“Connection is Part of the Cure“
3rd Annual TEDxWilmingtonWomen: Showing Up // 30 November 2018
Meet the Speakers: Cyrus Rosen for TEDxWilmingtonWomen
Recently, I watched my father give a TEDx talk at the 7th Annual TEDxWilmington Conference. Now it’s my turn to deliver my TEDx talk at the 3rd Annual TEDxWilmingtonWomen. I spent the last three months watching him prepare for his talk. I watched how his talk evolved over the iterations with feedback from a network of supporters. I helped him film practicing his talk. From watching him, I’ve learned how to prepare for a TEDx talk. I am currently writing my first draft, and will send it to friends and family for feedback. I think the hardest part about writing a TEDx talk is the first draft. It’s the time when everything is from scratch. You need to find your content, resources, style, format, and solidify your message. You are laying the groundwork for the final draft.
My idea worth spreading is we can overcome the isolation patients feel when they are first diagnosed. In my TEDx talk, I will share what I learned from interviews with patients. Later today I am meeting with one of those patients to deeper understand her story and the challenges she faced. The preparation for TEDxWilmingtonWomen will be a grueling process, but I know it will be worth it in the end.

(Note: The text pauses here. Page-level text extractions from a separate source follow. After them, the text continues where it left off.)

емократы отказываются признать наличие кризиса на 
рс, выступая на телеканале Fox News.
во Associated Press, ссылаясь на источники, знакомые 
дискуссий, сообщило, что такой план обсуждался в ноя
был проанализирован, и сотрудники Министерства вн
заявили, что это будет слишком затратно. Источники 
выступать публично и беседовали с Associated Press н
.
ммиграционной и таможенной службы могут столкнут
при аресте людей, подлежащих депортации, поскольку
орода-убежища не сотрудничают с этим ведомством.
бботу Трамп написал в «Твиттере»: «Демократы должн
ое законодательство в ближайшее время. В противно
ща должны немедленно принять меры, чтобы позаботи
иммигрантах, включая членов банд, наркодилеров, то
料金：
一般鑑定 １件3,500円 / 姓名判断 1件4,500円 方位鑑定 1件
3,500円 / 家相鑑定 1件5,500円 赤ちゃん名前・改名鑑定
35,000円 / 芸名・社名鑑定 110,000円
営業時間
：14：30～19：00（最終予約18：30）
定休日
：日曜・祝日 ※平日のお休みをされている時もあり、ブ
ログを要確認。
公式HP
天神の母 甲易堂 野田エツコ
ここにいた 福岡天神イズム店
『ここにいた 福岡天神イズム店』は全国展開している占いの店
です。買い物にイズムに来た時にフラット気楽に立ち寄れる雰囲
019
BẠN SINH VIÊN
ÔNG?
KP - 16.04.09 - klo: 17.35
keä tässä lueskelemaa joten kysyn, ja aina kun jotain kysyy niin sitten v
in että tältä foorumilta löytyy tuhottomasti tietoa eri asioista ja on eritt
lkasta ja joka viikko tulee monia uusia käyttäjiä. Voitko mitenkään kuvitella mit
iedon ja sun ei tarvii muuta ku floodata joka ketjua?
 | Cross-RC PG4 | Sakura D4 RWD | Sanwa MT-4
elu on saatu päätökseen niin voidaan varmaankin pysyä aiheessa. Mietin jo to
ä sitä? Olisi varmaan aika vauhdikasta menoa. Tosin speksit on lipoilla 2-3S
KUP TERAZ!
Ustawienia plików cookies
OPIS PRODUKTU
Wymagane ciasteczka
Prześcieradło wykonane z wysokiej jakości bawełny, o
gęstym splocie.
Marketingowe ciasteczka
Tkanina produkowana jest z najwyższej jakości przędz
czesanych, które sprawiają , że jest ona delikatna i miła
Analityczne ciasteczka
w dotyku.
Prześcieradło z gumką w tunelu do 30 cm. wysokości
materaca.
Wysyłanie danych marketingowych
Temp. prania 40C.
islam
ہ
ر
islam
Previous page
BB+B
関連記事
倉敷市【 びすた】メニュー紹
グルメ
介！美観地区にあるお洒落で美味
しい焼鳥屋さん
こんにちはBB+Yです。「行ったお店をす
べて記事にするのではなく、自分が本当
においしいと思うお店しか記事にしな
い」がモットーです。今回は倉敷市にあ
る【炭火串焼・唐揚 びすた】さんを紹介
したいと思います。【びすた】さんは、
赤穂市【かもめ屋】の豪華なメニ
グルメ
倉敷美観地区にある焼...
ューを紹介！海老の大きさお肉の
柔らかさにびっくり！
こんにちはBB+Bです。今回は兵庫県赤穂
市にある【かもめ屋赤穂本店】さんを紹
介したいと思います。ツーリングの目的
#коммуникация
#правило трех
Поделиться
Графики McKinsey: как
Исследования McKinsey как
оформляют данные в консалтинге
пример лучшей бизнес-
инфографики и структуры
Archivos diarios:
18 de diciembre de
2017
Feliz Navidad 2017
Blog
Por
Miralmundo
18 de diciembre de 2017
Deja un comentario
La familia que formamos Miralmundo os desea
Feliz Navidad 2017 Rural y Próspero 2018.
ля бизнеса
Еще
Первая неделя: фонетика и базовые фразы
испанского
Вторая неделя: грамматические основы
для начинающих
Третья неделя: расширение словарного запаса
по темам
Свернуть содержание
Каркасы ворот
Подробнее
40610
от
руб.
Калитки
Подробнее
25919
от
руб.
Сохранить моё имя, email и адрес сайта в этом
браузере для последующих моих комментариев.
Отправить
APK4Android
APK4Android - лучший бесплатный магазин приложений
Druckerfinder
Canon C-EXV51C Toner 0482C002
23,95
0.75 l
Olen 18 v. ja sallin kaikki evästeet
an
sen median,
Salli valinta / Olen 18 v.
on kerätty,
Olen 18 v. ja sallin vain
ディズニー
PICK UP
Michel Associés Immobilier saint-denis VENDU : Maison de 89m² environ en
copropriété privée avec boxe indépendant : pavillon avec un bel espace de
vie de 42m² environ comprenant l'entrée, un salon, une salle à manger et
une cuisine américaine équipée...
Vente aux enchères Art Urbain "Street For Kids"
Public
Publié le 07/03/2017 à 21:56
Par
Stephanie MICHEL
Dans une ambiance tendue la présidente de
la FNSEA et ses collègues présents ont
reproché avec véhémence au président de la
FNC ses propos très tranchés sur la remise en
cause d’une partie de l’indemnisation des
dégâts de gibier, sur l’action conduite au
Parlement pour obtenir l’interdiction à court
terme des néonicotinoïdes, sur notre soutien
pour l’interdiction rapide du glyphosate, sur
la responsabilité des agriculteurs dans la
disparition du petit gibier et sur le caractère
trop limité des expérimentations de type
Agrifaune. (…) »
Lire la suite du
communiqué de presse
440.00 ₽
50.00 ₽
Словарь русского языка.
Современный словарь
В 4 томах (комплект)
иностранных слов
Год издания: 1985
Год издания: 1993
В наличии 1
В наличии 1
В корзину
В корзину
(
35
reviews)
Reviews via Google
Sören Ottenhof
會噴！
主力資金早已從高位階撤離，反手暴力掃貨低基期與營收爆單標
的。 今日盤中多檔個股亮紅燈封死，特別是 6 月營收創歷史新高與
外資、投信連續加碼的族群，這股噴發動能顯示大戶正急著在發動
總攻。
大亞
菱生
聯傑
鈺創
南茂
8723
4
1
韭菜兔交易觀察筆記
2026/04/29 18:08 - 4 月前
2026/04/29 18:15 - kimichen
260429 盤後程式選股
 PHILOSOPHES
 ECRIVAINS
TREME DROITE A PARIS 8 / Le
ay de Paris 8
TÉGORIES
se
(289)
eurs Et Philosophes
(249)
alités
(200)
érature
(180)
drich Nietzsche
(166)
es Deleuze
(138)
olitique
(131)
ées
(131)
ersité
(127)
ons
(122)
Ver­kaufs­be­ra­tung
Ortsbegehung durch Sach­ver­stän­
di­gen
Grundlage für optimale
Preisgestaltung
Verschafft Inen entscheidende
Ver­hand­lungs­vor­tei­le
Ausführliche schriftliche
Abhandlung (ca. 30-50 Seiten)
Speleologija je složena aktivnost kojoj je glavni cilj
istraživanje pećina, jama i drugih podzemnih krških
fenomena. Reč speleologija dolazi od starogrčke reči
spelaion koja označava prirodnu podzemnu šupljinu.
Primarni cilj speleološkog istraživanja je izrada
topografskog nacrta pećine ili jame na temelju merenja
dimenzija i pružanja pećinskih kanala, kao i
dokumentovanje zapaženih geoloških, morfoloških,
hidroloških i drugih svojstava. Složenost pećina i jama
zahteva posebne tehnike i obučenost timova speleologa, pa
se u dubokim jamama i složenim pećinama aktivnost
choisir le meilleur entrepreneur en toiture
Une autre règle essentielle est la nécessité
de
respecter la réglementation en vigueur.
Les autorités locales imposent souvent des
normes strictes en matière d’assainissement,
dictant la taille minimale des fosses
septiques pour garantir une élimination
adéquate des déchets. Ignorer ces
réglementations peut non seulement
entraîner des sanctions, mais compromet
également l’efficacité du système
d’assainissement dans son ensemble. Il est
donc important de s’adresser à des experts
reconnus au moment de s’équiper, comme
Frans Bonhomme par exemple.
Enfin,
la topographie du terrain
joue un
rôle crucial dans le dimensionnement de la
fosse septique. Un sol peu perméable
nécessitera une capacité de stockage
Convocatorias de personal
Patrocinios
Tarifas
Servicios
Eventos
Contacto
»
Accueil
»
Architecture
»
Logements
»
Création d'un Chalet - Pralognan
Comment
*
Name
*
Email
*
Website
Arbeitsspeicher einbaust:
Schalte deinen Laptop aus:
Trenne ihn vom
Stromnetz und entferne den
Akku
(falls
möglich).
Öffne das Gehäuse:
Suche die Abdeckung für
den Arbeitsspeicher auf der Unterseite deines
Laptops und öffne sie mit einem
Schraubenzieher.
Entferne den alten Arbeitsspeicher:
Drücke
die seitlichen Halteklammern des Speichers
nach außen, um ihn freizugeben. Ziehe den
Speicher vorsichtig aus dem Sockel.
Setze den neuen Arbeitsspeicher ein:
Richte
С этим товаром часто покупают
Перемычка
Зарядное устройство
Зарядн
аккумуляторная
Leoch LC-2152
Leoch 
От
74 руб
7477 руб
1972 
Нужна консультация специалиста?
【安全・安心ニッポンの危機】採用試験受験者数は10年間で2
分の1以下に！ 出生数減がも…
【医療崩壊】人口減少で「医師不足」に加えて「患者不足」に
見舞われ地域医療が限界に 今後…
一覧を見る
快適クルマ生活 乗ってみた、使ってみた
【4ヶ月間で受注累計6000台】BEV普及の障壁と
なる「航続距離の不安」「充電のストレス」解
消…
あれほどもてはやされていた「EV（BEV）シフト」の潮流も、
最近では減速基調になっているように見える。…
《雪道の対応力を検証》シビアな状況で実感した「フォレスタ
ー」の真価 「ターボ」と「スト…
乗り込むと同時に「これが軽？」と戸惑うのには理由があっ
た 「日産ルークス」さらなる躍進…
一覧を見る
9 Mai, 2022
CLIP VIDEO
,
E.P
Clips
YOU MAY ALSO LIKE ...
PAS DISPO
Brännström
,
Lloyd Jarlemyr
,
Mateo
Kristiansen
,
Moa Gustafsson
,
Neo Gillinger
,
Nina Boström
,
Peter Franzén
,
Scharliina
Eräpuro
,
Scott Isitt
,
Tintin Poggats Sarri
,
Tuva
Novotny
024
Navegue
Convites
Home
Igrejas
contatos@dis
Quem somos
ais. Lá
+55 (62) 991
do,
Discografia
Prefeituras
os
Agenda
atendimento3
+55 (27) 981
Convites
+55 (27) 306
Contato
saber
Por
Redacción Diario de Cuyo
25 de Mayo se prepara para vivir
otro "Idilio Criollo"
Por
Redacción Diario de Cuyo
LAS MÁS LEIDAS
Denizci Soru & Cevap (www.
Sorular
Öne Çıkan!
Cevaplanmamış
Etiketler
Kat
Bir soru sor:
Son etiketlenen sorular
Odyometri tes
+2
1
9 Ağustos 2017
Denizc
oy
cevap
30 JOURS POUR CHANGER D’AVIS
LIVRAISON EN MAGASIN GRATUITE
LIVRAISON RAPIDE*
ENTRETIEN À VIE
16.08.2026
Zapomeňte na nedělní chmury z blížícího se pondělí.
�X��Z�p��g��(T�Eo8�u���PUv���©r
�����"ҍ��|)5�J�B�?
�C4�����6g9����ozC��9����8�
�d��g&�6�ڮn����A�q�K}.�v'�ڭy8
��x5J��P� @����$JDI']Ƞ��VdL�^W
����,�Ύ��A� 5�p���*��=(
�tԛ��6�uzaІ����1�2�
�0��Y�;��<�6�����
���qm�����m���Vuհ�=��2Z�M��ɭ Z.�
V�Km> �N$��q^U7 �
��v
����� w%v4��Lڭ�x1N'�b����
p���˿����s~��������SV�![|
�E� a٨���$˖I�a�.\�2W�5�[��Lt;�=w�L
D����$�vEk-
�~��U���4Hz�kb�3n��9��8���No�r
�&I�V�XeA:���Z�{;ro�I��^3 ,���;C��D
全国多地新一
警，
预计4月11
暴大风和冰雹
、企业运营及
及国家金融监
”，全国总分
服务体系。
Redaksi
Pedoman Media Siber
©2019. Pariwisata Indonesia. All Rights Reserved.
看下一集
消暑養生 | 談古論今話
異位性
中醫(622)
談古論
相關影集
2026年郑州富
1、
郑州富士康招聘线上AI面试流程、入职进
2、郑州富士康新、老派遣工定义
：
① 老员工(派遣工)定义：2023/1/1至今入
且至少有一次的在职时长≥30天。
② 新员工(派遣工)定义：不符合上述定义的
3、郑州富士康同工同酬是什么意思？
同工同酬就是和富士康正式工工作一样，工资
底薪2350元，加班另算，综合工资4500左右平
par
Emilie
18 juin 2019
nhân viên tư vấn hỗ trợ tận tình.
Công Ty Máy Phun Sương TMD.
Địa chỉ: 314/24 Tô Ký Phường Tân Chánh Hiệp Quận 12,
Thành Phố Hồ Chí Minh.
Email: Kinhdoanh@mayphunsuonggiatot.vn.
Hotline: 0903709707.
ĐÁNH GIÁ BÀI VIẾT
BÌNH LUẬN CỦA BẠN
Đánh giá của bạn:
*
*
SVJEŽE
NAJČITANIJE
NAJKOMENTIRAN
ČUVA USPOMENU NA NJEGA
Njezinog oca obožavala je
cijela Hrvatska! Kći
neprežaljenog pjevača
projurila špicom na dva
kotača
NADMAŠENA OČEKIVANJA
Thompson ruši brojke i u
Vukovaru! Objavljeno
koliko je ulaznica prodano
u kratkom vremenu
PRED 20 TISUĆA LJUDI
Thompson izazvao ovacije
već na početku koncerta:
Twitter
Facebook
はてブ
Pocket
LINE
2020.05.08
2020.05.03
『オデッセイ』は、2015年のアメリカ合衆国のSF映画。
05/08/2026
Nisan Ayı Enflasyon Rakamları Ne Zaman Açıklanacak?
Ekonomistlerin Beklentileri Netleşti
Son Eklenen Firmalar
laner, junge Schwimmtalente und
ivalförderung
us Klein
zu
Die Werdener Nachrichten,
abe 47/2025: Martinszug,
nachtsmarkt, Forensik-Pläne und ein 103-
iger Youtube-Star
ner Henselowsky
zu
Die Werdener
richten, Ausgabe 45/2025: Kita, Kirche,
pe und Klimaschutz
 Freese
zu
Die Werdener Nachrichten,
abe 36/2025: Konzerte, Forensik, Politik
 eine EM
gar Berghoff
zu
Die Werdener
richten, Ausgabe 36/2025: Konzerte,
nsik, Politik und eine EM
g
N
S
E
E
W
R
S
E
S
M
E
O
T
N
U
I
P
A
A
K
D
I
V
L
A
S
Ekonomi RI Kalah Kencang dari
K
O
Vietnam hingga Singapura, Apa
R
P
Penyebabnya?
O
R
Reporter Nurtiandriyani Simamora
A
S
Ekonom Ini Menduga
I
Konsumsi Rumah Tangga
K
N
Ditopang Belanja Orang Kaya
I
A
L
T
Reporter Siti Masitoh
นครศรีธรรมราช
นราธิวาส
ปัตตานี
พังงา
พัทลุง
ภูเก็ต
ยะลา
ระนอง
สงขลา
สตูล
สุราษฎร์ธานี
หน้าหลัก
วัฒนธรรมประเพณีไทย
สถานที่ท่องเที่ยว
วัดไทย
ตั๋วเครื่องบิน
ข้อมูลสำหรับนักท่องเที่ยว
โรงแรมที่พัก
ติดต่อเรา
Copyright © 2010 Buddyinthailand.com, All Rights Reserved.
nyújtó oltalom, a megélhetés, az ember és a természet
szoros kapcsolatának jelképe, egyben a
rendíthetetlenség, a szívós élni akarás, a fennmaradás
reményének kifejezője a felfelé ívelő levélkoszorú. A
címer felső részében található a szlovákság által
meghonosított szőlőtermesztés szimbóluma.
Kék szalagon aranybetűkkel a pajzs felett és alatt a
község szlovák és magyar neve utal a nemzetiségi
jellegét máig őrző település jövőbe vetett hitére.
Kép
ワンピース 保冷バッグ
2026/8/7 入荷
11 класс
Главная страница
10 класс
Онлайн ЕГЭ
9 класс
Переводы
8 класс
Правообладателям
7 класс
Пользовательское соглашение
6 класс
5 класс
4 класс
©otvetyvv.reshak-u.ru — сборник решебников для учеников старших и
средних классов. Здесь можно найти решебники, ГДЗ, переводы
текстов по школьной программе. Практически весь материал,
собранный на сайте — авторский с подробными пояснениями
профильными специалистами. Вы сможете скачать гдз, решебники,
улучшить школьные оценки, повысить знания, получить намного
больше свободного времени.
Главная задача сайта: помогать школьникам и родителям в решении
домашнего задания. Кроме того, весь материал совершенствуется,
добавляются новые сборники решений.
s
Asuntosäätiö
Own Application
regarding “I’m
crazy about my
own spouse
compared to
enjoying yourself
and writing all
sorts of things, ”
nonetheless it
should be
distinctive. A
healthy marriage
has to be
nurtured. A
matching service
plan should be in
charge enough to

the TEDx process: Cyrus Rosen for TEDxWilmingtonWomen
I spent the past five weeks writing my TEDx talk. I started by writing down everything I know about my topic. Next, I whittled the information into a structured outline. I focused the structure of my talk on a timeline of epiphanies that lead to my idea. The epiphanies include: discovering the problem, discovering the problem is widespread, discovering the current solution, and discovering that technology can be used to improve the solution. My talk tells the stories of two young women and their experiences with medical conditions. These stories unveiled problems patients face when they are diagnosed with a medical condition. Those problems are overwhelming isolation and a lack of patient centered information.
After writing the basic outline and finding the structure of my talk, I worked every day to refine my ideas and shape them to the outline. I wrote a new draft every day for a week until I found a flow that worked. Next, I sent my talk to a network of editors that include family members, friends, and teachers. It took another week of continuous edits while the stream of feedback trickled in, feeding my progress.
I now have just weeks until November 30, the day of TEDxWilmingtonWomen. I am a few edits away from finalizing my talk. The next three weeks will be devoted to practicing and memorizing my talk. I am also working with a speaking coach to ensure I deliver my message clearly and powerfully.